The VRC digital team then reached out to Stackla about an easier solution. What the Stackla team provided were unique, private web pages featuring the dynamically filtered UGC for each competition. Within the Stackla platform, VRC created their own shortlist for each competition category, put those UGC galleries on the non-searchable web pages and sent those URLs to the appropriate judges.

“Our fashion teams were beside themselves because it easily streamlined what would have taken days of manual work to create. With Stackla, we had it all done in a few clicks of a button. That was a slightly different, more private way of using Stackla that none of us had at front of mind as an option before talking to their team of experts.”

Superior SaaS service with Stackla

With an event like the Melbourne Cup, McAuliffe said that fast response time was crucial to pulling off their UGC campaigns. He said “I was floored by Stackla’s level of customer service. With a live event, you haven’t got time for the whole ‘get back to you on Wednesday’ mentality.”
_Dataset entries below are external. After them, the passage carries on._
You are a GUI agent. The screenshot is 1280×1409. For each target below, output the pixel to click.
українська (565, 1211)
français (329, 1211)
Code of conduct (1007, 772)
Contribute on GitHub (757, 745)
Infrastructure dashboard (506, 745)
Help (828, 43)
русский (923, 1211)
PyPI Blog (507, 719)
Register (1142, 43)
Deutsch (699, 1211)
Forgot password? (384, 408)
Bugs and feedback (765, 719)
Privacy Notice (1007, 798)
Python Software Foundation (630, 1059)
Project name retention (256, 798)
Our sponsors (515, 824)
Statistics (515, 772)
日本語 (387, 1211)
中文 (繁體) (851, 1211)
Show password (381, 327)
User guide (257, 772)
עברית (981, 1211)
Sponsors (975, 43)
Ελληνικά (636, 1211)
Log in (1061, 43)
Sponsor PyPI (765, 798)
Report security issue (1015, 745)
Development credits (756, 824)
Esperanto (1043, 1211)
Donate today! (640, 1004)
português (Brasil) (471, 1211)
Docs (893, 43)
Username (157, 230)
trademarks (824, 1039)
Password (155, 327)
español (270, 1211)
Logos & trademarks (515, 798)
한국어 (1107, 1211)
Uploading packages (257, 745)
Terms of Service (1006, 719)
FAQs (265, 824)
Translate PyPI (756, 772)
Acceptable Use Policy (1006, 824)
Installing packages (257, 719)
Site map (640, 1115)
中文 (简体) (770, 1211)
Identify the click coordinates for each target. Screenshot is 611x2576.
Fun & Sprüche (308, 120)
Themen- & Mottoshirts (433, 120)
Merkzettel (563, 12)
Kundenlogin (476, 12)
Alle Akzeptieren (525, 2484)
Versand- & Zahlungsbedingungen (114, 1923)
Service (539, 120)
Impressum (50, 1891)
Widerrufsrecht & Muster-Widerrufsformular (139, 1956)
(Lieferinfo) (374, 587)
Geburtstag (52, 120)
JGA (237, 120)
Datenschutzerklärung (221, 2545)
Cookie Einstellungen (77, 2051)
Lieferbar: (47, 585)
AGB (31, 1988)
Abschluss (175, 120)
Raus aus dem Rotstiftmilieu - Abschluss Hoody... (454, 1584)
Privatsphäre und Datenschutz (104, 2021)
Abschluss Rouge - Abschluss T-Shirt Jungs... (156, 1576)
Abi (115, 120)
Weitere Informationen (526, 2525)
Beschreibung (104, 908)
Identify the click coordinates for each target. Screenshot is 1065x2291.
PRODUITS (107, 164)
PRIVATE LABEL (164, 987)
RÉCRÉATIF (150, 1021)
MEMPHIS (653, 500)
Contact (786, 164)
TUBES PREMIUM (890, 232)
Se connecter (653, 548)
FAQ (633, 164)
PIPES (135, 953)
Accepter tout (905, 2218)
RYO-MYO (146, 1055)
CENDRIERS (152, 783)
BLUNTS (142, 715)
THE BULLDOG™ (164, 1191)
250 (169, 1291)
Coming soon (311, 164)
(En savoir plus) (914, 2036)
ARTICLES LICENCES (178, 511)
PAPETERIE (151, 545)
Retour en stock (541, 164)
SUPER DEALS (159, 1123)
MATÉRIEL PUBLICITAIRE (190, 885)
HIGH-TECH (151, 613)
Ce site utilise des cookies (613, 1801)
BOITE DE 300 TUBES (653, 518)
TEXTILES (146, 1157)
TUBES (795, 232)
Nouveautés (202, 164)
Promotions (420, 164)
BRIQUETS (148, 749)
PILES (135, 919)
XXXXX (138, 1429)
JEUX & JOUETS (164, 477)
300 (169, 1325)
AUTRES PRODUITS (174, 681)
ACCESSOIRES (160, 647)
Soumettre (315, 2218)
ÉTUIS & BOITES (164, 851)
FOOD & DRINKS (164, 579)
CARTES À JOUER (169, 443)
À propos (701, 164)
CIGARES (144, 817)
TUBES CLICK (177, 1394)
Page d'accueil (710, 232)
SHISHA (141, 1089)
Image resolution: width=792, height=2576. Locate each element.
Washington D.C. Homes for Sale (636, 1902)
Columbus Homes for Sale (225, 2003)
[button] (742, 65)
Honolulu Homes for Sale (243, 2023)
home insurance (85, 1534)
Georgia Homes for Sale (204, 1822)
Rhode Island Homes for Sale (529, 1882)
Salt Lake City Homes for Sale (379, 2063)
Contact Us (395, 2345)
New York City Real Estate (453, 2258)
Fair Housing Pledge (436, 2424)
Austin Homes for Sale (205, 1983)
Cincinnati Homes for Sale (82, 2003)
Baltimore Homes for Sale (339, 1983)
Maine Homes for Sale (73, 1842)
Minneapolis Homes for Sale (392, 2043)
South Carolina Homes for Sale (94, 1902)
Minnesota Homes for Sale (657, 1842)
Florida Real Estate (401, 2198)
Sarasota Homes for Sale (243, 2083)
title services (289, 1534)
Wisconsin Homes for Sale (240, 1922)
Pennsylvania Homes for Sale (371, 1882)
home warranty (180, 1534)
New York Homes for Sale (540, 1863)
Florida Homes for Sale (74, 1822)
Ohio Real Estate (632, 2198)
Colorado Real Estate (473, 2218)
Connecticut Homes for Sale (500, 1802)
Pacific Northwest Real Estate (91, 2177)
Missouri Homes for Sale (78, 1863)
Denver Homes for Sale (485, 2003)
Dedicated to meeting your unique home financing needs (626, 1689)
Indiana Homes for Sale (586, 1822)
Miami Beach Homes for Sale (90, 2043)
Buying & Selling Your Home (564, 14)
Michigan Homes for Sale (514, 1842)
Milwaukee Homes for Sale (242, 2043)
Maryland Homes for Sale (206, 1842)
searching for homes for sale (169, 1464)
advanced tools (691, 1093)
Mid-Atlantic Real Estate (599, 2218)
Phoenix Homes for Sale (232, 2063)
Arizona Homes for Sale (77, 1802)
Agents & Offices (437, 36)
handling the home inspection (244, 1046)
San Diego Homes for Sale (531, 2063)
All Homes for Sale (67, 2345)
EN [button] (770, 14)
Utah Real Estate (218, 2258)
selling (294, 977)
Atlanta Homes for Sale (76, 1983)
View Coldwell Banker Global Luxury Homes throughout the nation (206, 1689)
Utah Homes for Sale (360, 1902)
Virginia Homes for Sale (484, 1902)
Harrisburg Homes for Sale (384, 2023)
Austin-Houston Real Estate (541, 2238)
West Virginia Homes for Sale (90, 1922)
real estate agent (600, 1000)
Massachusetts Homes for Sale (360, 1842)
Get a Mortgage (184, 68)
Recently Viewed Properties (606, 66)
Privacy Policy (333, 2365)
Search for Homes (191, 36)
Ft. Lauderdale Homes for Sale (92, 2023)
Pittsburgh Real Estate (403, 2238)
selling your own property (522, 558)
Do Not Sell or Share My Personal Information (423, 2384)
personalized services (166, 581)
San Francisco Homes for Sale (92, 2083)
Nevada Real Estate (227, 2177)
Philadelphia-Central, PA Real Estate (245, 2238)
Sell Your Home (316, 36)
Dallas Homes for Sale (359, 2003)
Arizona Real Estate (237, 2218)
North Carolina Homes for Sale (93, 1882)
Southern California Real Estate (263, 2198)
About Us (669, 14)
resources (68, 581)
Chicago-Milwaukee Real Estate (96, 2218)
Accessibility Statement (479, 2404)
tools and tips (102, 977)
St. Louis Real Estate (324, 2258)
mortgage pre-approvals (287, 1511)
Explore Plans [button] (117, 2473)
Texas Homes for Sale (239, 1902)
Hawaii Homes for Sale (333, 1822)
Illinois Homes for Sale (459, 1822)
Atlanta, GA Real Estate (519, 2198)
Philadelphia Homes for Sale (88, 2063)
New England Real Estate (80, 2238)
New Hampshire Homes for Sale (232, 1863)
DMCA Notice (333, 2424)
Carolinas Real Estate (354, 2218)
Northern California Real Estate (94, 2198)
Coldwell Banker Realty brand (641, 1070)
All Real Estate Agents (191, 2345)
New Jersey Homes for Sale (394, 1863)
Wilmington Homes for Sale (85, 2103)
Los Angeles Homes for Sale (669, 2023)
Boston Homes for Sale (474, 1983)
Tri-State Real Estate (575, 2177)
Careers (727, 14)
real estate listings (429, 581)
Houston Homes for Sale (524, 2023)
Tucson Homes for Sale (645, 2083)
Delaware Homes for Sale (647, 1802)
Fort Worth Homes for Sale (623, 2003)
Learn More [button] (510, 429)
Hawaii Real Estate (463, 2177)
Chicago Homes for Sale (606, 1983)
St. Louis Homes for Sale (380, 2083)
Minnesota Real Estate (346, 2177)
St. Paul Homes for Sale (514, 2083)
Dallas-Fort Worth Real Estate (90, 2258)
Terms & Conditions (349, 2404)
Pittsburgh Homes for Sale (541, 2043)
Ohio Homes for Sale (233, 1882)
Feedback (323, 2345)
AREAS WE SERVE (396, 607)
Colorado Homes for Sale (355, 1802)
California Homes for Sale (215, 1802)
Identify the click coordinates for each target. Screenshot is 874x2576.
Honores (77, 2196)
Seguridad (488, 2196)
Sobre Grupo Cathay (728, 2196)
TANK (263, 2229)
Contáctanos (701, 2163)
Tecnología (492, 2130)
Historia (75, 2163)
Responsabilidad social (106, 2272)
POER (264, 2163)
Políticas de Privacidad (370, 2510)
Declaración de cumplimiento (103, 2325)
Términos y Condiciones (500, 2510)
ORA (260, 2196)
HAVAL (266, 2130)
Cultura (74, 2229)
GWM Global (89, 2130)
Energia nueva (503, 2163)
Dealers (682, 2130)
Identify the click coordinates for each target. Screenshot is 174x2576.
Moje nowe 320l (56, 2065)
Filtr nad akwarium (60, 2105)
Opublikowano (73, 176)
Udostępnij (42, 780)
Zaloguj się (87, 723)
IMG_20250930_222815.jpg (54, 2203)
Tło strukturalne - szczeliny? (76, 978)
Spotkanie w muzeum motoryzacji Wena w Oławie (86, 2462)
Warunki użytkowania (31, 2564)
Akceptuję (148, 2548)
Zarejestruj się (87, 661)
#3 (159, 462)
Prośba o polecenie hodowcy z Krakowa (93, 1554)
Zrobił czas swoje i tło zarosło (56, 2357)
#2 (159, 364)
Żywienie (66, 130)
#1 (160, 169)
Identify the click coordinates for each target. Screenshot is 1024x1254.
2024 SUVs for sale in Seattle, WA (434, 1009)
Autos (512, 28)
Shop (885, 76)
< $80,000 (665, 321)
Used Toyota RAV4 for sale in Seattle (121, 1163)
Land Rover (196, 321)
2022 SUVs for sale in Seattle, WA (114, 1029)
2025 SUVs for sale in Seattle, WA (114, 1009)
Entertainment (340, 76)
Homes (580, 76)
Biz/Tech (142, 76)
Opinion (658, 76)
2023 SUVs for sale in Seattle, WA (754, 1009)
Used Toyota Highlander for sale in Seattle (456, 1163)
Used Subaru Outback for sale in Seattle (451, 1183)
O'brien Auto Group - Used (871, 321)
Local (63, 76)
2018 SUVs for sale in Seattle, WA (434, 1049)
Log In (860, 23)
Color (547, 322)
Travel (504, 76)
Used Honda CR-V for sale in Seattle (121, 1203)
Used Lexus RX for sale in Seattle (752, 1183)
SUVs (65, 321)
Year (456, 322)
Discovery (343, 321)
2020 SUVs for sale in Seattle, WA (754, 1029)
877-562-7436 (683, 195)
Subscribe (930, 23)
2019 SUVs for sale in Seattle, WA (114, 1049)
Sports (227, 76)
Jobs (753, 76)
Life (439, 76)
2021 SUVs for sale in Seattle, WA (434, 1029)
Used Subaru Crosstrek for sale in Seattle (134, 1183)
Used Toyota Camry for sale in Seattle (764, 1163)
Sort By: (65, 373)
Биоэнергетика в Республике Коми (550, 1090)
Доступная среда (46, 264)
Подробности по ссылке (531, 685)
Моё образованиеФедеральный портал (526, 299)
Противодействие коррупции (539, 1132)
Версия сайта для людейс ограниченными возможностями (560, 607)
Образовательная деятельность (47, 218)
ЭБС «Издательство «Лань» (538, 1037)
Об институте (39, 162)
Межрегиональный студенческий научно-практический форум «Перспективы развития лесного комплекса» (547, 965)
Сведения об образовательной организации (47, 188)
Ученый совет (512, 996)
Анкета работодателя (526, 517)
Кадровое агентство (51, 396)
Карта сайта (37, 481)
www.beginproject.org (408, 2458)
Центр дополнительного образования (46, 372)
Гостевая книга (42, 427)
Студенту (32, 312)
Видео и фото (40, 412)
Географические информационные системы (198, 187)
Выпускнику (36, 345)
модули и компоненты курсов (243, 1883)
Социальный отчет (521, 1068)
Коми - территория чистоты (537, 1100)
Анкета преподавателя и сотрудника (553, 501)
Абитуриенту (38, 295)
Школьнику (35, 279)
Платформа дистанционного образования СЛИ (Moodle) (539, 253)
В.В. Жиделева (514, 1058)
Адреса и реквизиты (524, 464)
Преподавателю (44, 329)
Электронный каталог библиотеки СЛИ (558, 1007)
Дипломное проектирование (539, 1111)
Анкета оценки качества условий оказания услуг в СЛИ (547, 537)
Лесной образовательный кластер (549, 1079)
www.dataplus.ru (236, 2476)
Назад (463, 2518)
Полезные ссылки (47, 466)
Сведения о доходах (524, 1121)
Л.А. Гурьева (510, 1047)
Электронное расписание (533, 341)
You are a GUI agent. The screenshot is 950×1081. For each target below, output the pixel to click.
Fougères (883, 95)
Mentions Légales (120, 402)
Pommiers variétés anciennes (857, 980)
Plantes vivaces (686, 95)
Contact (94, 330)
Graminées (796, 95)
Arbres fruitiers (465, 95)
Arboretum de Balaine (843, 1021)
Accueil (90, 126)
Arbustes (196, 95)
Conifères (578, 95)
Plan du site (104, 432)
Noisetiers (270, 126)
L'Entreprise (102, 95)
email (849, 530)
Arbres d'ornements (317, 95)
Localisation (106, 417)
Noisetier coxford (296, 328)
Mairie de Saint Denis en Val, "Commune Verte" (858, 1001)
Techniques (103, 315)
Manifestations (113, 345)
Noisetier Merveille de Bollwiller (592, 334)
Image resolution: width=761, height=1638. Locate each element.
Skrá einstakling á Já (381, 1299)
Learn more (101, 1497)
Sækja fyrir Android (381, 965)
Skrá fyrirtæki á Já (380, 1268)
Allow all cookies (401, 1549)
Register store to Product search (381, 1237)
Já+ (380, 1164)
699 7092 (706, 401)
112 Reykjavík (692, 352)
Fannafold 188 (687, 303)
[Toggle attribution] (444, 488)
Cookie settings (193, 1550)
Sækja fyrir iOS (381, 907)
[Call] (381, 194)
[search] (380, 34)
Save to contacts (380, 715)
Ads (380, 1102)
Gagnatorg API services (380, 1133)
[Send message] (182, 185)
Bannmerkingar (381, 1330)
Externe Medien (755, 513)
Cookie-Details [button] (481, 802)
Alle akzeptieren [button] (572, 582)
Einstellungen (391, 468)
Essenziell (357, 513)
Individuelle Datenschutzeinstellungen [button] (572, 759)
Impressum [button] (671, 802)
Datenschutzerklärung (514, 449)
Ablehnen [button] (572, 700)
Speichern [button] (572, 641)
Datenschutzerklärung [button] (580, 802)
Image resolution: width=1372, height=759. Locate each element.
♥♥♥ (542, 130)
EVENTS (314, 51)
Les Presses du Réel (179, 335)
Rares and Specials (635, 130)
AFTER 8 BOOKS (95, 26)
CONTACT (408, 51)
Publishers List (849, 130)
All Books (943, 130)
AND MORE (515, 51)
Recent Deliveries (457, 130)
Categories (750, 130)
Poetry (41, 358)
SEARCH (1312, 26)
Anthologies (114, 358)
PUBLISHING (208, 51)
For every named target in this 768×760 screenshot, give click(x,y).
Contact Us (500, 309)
He added, “For an event this grand, you’ve got all sorts of different demands coming at you from different parts of business and sponsors, but the Stackla team were brilliant. You just don’t typically expect to get that level of personalised and quick turnaround service from a SaaS product.”

The results

  • Over 114,000 pieces of user-generated content collected for Cup Week
  • More than 34,000 pieces of aggregated UGC were published to VRC digital channels
  • 118 user-generated content submissions were uploaded directly to the VRC website
  • 2,700 total uses of the #cupweekfashion hashtag

According to McAuliffe, “Because of the efforts made by our digital team to keep the momentum of the events surrounding Cup Week going, we were able to maintain engagement despite the lack of having a physical crowd—helping to achieve our goal of keeping audiences and event sponsors happy.”